• Excerpted data:
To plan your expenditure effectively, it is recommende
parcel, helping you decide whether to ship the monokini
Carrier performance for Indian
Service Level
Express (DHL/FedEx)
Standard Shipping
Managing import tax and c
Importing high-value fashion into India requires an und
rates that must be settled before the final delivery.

---

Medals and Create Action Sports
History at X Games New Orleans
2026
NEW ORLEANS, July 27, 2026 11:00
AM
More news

• Work instruction:
Return a word-for-word copy of the lines above from the one holding "Express (DHL/FedEx)" through the one holding "rates that must", with both of them included and nothing besides.

• Exercise output:
Express (DHL/FedEx)
Standard Shipping
Managing import tax and c
Importing high-value fashion into India requires an und
rates that must be settled before the final delivery.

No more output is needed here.